Ce galetas était le rez-de-chaussée en démolition. Des colonnettes de fer peintes en rouge et scellées dans des dés de pierre soutenaient de distance en distance les solives du plafond ; sur le devant une énorme charpente dressée debout et marquant le milieu de la palissade de clôture arc-boutait la grosse poutre transversale du premier étage, c’est-à-dire portait toute la maison. Il y avait dans un coin des outils de maçon, un tas de plâtras, une grande échelle double. Quelques chaises de paille çà et là. Pour sol la terre humide. A côté d’une table où était posée une chandelle parmi des fioles de pharmacie, une vieille femme et une petite fille d’environ huit ans, la femme assise, l’enfant accroupie, un grand panier plein de vieux linge devant elles, faisaient de la charpie. Le fond de la salle qui se perdait dans l’ombre était tapissé d’une litière de paille sur laquelle étaient jetés trois matelas. C’était de là que venait le râlement.

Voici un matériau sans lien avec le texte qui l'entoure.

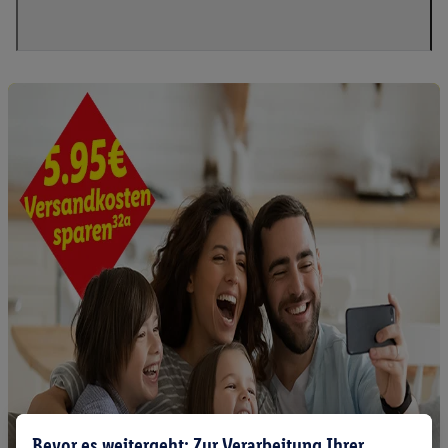
Bevor es weitergeht: Zur Verarbeitung Ihrer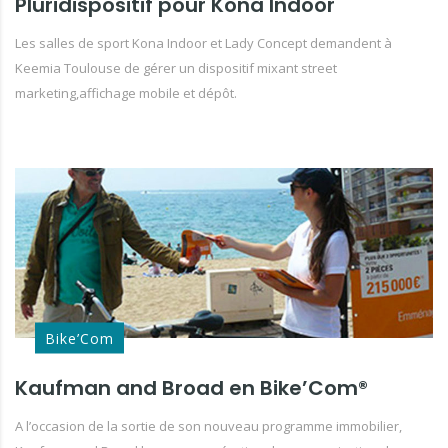
Pluridispositif pour Kona Indoor
Les salles de sport Kona Indoor et Lady Concept demandent à
Keemia Toulouse de gérer un dispositif mixant street
marketing,affichage mobile et dépôt.
Bike’Com
Kaufman and Broad en Bike’Com®
A l’occasion de la sortie de son nouveau programme immobilier,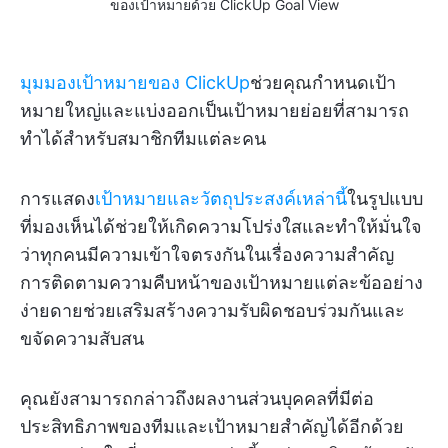
ของเป้าหมายด้วย ClickUp Goal View
มุมมองเป้าหมายของ ClickUp
ช่วยคุณกำหนดเป้า
หมายใหญ่และแบ่งออกเป็นเป้าหมายย่อยที่สามารถ
ทำได้สำหรับสมาชิกทีมแต่ละคน
การแสดง
เป้าหมายและวัตถุประสงค์เหล่านี้
ในรูปแบบ
ที่มองเห็นได้ช่วยให้เกิดความโปร่งใสและทำให้มั่นใจ
ว่าทุกคนมีความเข้าใจตรงกันในเรื่องความสำคัญ
การติดตามความคืบหน้าของเป้าหมายแต่ละข้ออย่าง
ง่ายดายช่วยเสริมสร้างความรับผิดชอบร่วมกันและ
ขจัดความสับสน
คุณยังสามารถกล่าวถึงผลงานส่วนบุคคลที่มีต่อ
ประสิทธิภาพของทีมและเป้าหมายสำคัญได้อีกด้วย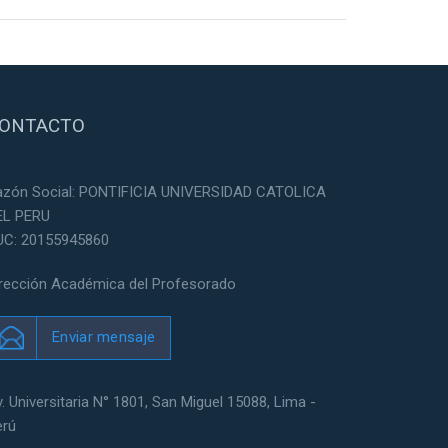
ONTACTO
azón Social: PONTIFICIA UNIVERSIDAD CATOLICA
EL PERU
UC: 20155945860
irección Académica del Profesorado
Enviar mensaje
. Universitaria N° 1801, San Miguel 15088, Lima -
erú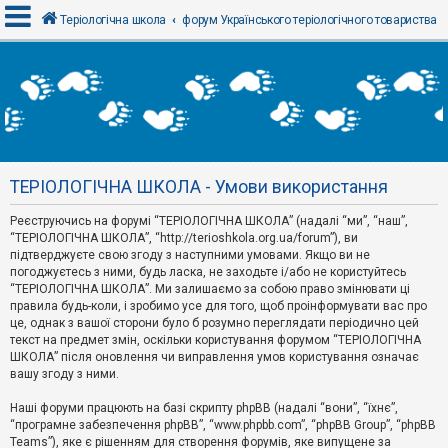
Теріологічна школа
форум Українського теріологічного товариства
В
х
і
д
ТЕРІОЛОГІЧНА ШКОЛА - Умови використання
Р
е
Реєструючись на форумі “ТЕРІОЛОГІЧНА ШКОЛА” (надалі “ми”, “наш”,
є
“ТЕРІОЛОГІЧНА ШКОЛА”, “http://terioshkola.org.ua/forum”), ви
с
т
підтверджуєте свою згоду з наступними умовами. Якщо ви не
р
погоджуєтесь з ними, будь ласка, не заходьте і/або не користуйтесь
а
“ТЕРІОЛОГІЧНА ШКОЛА”. Ми залишаємо за собою право змінювати ці
ц
правила будь-коли, і зробимо усе для того, щоб проінформувати вас про
і
я
це, однак з вашої сторони було б розумно переглядати періодично цей
текст на предмет змін, оскільки користування форумом “ТЕРІОЛОГІЧНА
ШКОЛА” після оновлення чи виправлення умов користування означає
вашу згоду з ними.
Т
е
м
Наші форуми працюють на базі скрипту phpBB (надалі “вони”, “їхнє”,
и
“програмне забезпечення phpBB”, “www.phpbb.com”, “phpBB Group”, “phpBB
б
Teams”), яке є рішенням для створення форумів, яке випущене за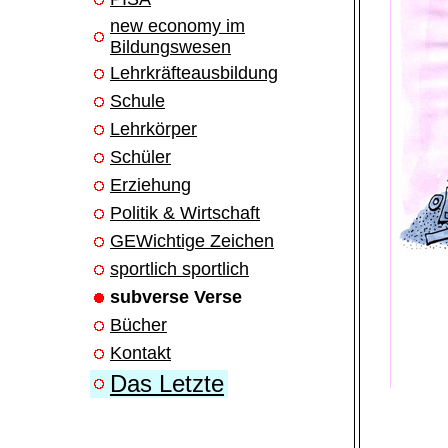
new economy im
Bildungswesen
Lehrkräfteausbildung
Schule
Lehrkörper
Schüler
Erziehung
Politik & Wirtschaft
GEWichtige Zeichen
sportlich sportlich
subverse Verse
Bücher
Kontakt
Das Letzte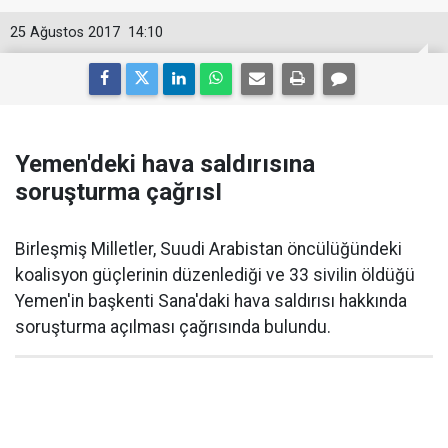
25 Ağustos 2017
14:10
Yemen'deki hava saldırısına
soruşturma çağrısI
Birleşmiş Milletler, Suudi Arabistan öncülüğündeki
koalisyon güçlerinin düzenlediği ve 33 sivilin öldüğü
Yemen'in başkenti Sana'daki hava saldırısı hakkında
soruşturma açılması çağrısında bulundu.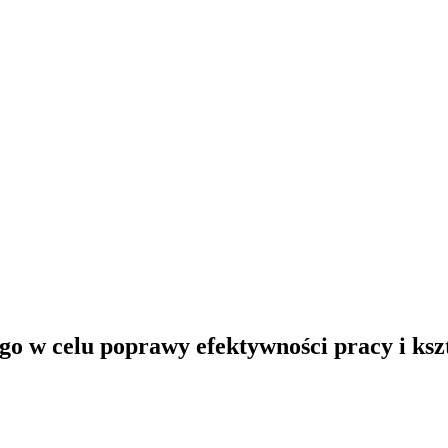
 w celu poprawy efektywności pracy i kszt
”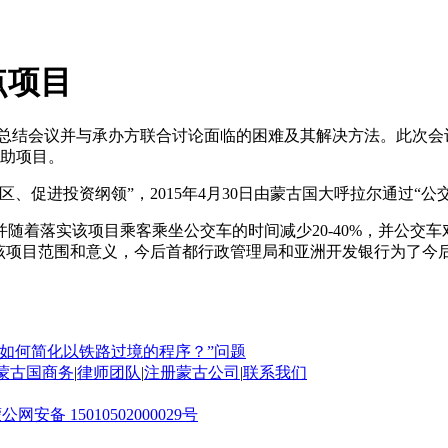
点项目
结会议并与承办方联合讨论面临的困难及其解决方法。此次会
援助项目。
促进投资纲领”，2015年4月30日由蒙古国大呼拉尔通过“公
随着落实该项目乘客乘坐公交车的时间减少20-40%，并公交车对
到该项目范围和意义，今后首都行政管理局和亚洲开发银行为了今
“如何简化以铁路过境的程序？”问题
蒙古国商务
|
律师团队
|
注册蒙古公司
|
联系我们
公网安备 15010502000029号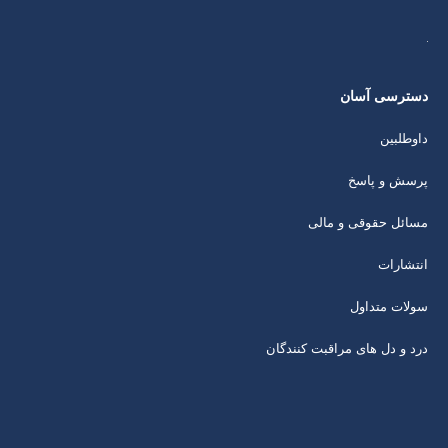
دسترسی آسان
داوطلبین
پرسش و پاسخ
مسائل حقوقی و مالی
انتشارات
سولات متداول
درد و دل های مراقبت کنندگان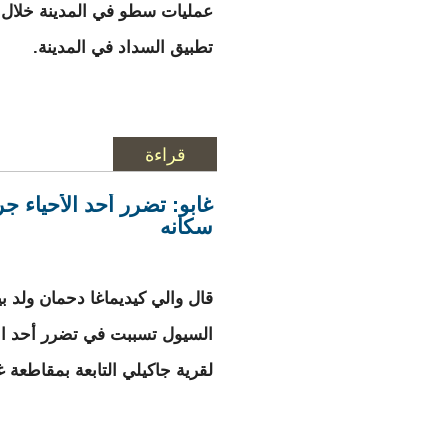
عمليات سطو في المدينة خلال ا
تطبيق السداد في المدينة.
قراءة
المزيد
حول توقيف عصابة يش
غابو: تضرر أحد الأحياء ج
سكانه
قال والي كيديماغا دحمان ولد ب
السيول تسببت في تضرر أحد الأ
لقرية جاكيلي التابعة بمقاطعة غا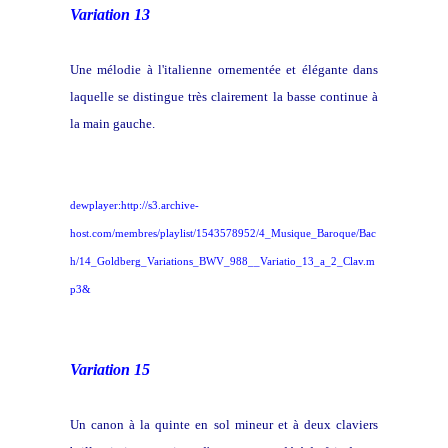
Variation 13
Une mélodie à l'italienne ornementée et élégante dans
laquelle se distingue très clairement la basse continue à
la main gauche.
dewplayer:http://s3.archive-
host.com/membres/playlist/1543578952/4_Musique_Baroque/Bac
h/14_Goldberg_Variations_BWV_988__Variatio_13_a_2_Clav.m
p3&
Variation 15
Un canon à la quinte en sol mineur et à deux claviers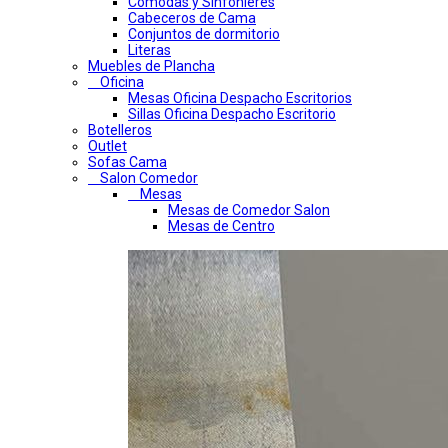
Comodas y Sinfonieres
Cabeceros de Cama
Conjuntos de dormitorio
Literas
Muebles de Plancha
Oficina
Mesas Oficina Despacho Escritorios
Sillas Oficina Despacho Escritorio
Botelleros
Outlet
Sofas Cama
Salon Comedor
Mesas
Mesas de Comedor Salon
Mesas de Centro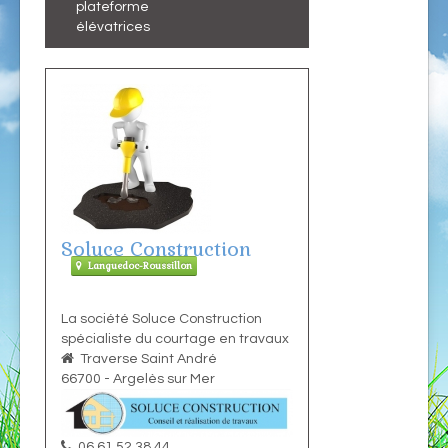
plateforme
élévatrices
Soluce Construction
Languedoc-Roussillon
La société Soluce Construction
spécialiste du courtage en travaux
Traverse Saint André
66700
-
Argelès sur Mer
06 61 52 38 44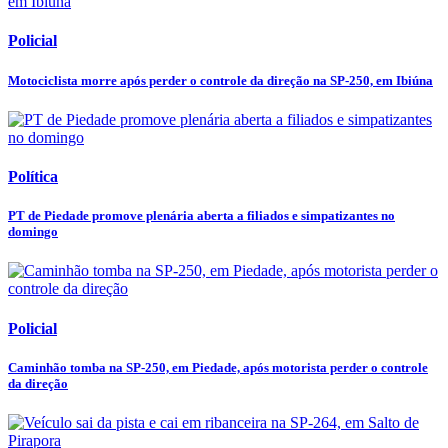
Policial
Motociclista morre após perder o controle da direção na SP-250, em Ibiúna
Política
PT de Piedade promove plenária aberta a filiados e simpatizantes no
domingo
Policial
Caminhão tomba na SP-250, em Piedade, após motorista perder o controle
da direção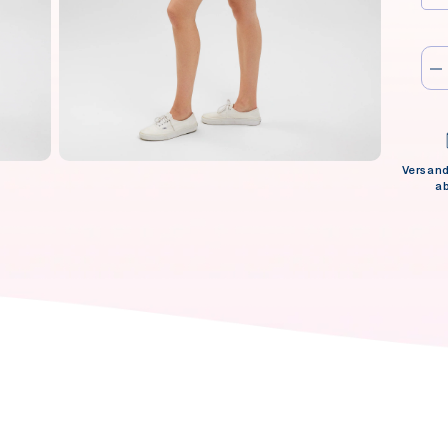
Versan
a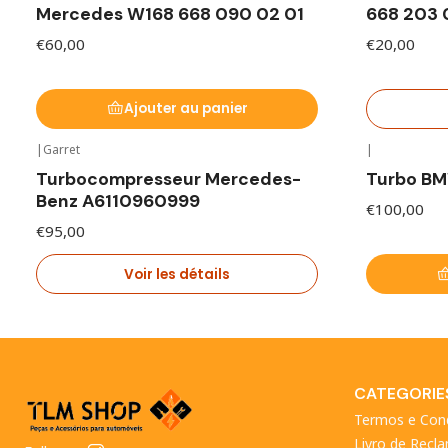
Mercedes W168 668 090 02 01
668 203 
€60,00
€20,00
Ajouter au panier
|
Garret
|
En rupture de stock
Turbocompresseur Mercedes-
Turbo B
Benz A6110960999
€100,00
€95,00
Voir les détails
CATEGORIE
Termos e Con
Livro de Recl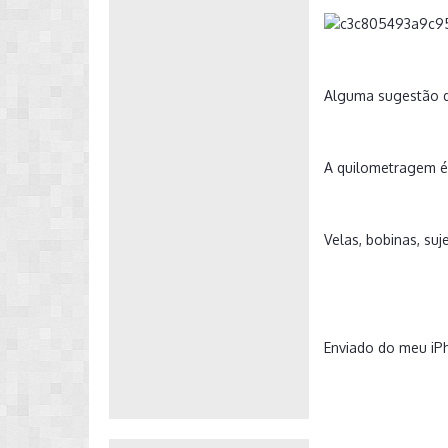
Alguma sugestão d
A quilometragem é
Velas, bobinas, suj
Enviado do meu iP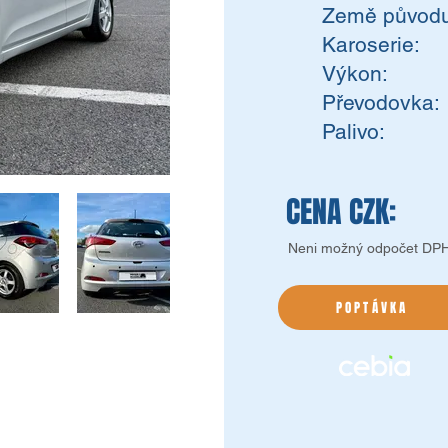
Země původu
Karoserie:
Výkon:
Převodovka:
Palivo:
CENA CZK:
Neni možný odpočet DP
POPTÁVKA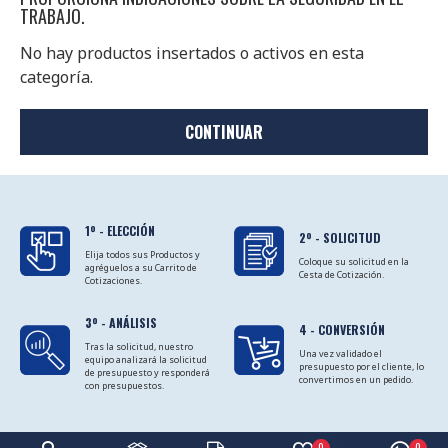
TRABAJO.
No hay productos insertados o activos en esta
categoría.
CONTINUAR
1º - ELECCIÓN
2º - SOLICITUD
Elija todos sus Productos y
Coloque su solicitud en la
agréguelos a su Carrito de
Cesta de Cotización.
Cotizaciones.
3º - ANÁLISIS
4 - CONVERSIÓN
Tras la solicitud, nuestro
Una vez validado el
equipo analizará la solicitud
presupuesto por el cliente, lo
de presupuesto y responderá
convertimos en un pedido.
con presupuestos.
0
0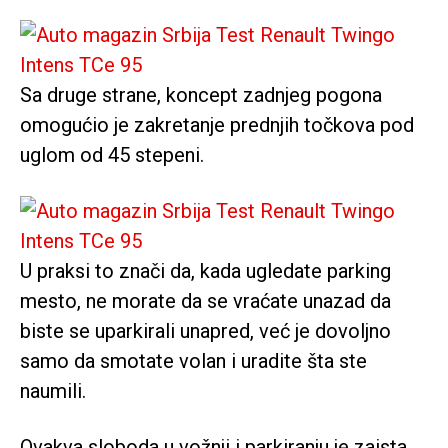
Sa druge strane, koncept zadnjeg pogona
omogućio je zakretanje prednjih točkova pod
uglom od 45 stepeni.
U praksi to znači da, kada ugledate parking
mesto, ne morate da se vraćate unazad da
biste se uparkirali unapred, već je dovoljno
samo da smotate volan i uradite šta ste
naumili.
Ovakva sloboda u vožnji i parkiranju je zaista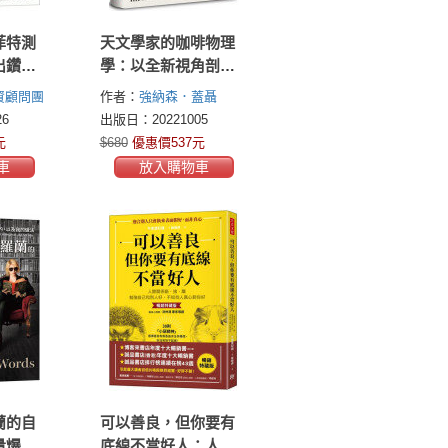
菲特測
天文學家的咖啡物理
出鑽石
學：以全新視角剖析
穩穩獲
研磨、攪動、滲濾、
資顧問團
作者：
強納森．蓋聶
更運用
萃取，如何影響咖啡
cations)
(Jonathan Gagné)
6
出版日：20221005
複利雪
沖煮表現，完美重現
元
$680
優惠價537元
滾成巨
理想成果
車
放入購物車
蘭的自
可以善良，但你要有
量爆表
底線不當好人：人際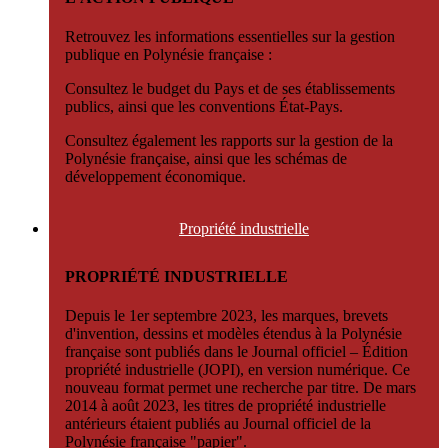
Retrouvez les informations essentielles sur la gestion
publique en Polynésie française :
Consultez le budget du Pays et de ses établissements
publics, ainsi que les conventions État-Pays.
Consultez également les rapports sur la gestion de la
Polynésie française, ainsi que les schémas de
développement économique.
Propriété
industrielle
PROPRIÉTÉ INDUSTRIELLE
Depuis le 1er septembre 2023, les marques, brevets
d'invention, dessins et modèles étendus à la Polynésie
française sont publiés dans le Journal officiel – Édition
propriété industrielle (JOPI), en version numérique. Ce
nouveau format permet une recherche par titre. De mars
2014 à août 2023, les titres de propriété industrielle
antérieurs étaient publiés au Journal officiel de la
Polynésie française "papier".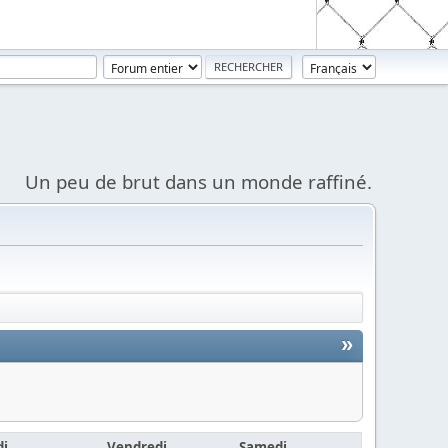
Un peu de brut dans un monde raffiné.
»
di
Vendredi
Samedi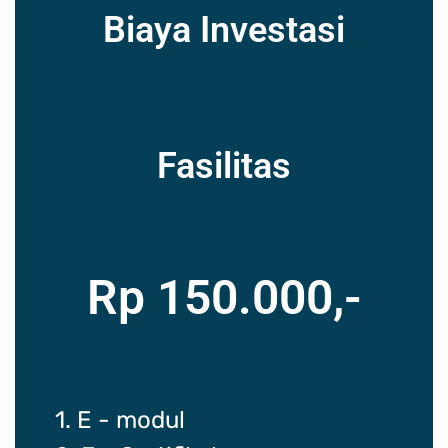
Biaya Investasi
Fasilitas
Rp 150.000,-
1. E - modul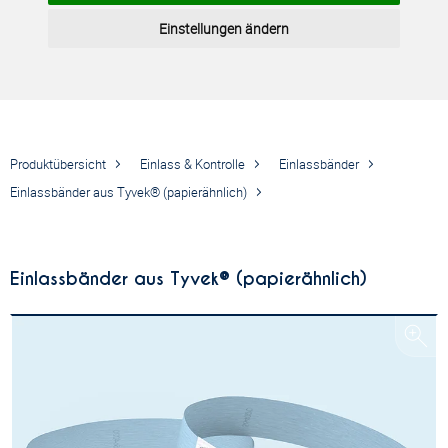
Einstellungen ändern
Produktübersicht
Einlass & Kontrolle
Einlassbänder
Einlassbänder aus Tyvek® (papierähnlich)
Einlassbänder aus Tyvek® (papierähnlich)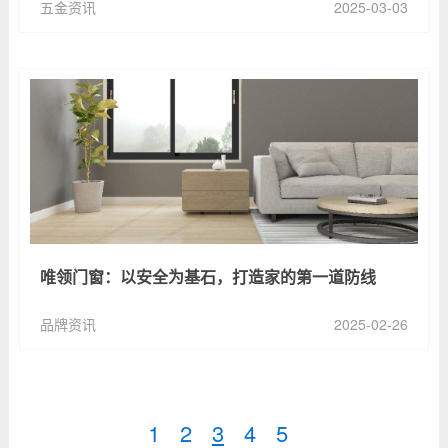
五金资讯
2025-03-03
唯领门窗：以安全为基石，打造家的第一道防线
品牌资讯
2025-02-26
1
2
3
4
5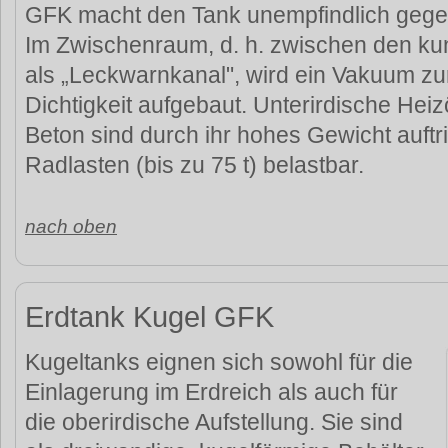
GFK macht den Tank unempfindlich gegen
Im Zwischenraum, d. h. zwischen den kun
als „Leckwarnkanal", wird ein Vakuum z
Dichtigkeit aufgebaut. Unterirdische Heiz
Beton sind durch ihr hohes Gewicht auftr
Radlasten (bis zu 75 t) belastbar.
nach oben
Erdtank Kugel GFK
Kugeltanks eignen sich sowohl für die
Einlagerung im Erdreich als auch für
die oberirdische Aufstellung. Sie sind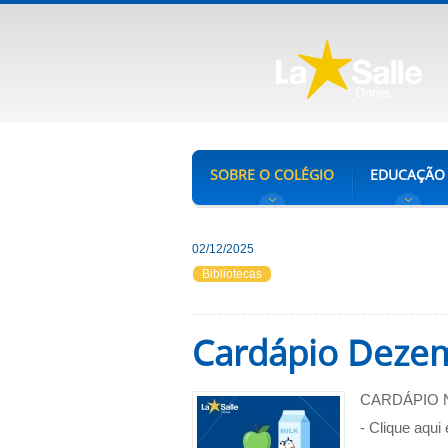
SOBRE O COLÉGIO
EDUCAÇÃO
02/12/2025
Bibliotecas
Cardápio Deze
CARDÁPIO 
- Clique aqu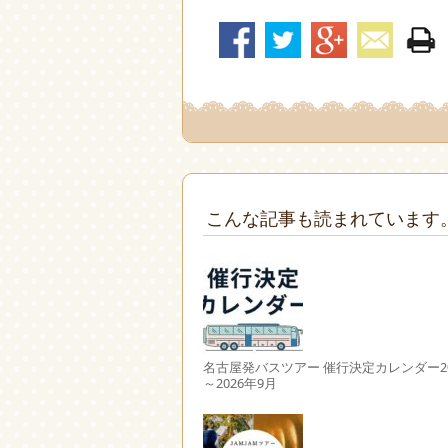
こんな記事も読まれています
名古屋発バスツアー 催行決定カレンダー20
～2026年9月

— C’est l’ambulance, me dit le formier.

La vieille femme tourna la tête et, nous apercevant, eut un tressaillement convulsif, puis rassurée probablement par la blouse du formier, elle se leva et vint à nous.

Le formier lui dit quelques mots à l’oreille. Elle répondit : – Je n’ai vu personne.

Puis elle ajouta : – Mais ce qui m’inquiète, c’est que mon mari n’est pas encore rentré. On n’a fait que tirer des coups de fusil toute la soirée.

Deux hommes gisaient sur deux des matelas du fond. Le troisième matelas était vide et attendait.

Le blessé le plus près de moi avait reçu un biscayen dans le ventre. C’était lui qui râlait. La vieille femme approcha du matelas avec la chandelle et nous dit tout bas en montrant son poing : – Si vous voyiez le trou que ça a fait ! Nous lui avons fourré gros de ça de charpie dans le ventre.

Elle reprit : – Ça n’a pas plus de vingt-cinq ans. Ça sera mort demain matin.

L’autre était plus jeune encore. Il avait à peine dix-huit ans. – Il a une jolie redingote noire, dit la vieille femme. Ça doit être un étudiant.

Le jeune homme avait tout le bas du visage enveloppé de linges ensanglantés.